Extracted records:
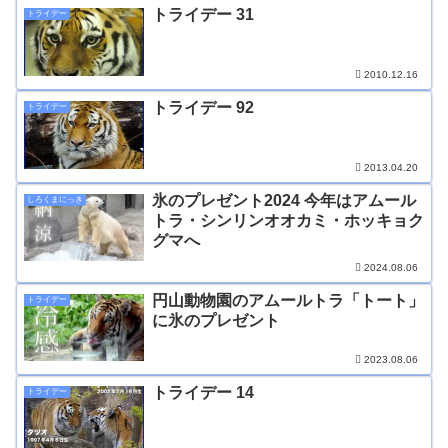
トライデー 31
トライデー
2010.12.16
トライデー 92
トライデー
2013.04.20
氷のプレゼント2024 今年はアムール
しろくまにっき
トラ・シンリンオオカミ・ホッキョク
グマへ
2024.08.06
円山動物園のアムールトラ「トート」
トライデー
に氷のプレゼント
2023.08.06
トライデー 14
トライデー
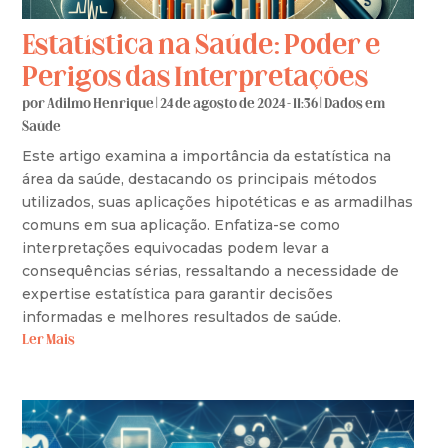
Estatística na Saúde: Poder e
Perigos das Interpretações
por
Adilmo Henrique
|
24 de agosto de 2024 - 11:36
|
Dados em
Saúde
Este artigo examina a importância da estatística na
área da saúde, destacando os principais métodos
utilizados, suas aplicações hipotéticas e as armadilhas
comuns em sua aplicação. Enfatiza-se como
interpretações equivocadas podem levar a
consequências sérias, ressaltando a necessidade de
expertise estatística para garantir decisões
informadas e melhores resultados de saúde.
Ler Mais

== Task directions ==
All entries above should be printed exactly, though without their pictures.

== Written solution ==
トライデー 31
トライデー
2010.12.16
トライデー 92
トライデー
2013.04.20
氷のプレゼント2024 今年はアムール
しろくまにっき
トラ・シンリンオオカミ・ホッキョク
グマへ
2024.08.06
円山動物園のアムールトラ「トート」
トライデー
に氷のプレゼント
2023.08.06
トライデー 14
トライデー
Estatística na Saúde: Poder e
Perigos das Interpretações
por
Adilmo Henrique
|
24 de agosto de 2024 - 11:36
|
Dados em
Saúde
Este artigo examina a importância da estatística na
área da saúde, destacando os principais métodos
utilizados, suas aplicações hipotéticas e as armadilhas
comuns em sua aplicação. Enfatiza-se como
interpretações equivocadas podem levar a
consequências sérias, ressaltando a necessidade de
expertise estatística para garantir decisões
informadas e melhores resultados de saúde.
Ler Mais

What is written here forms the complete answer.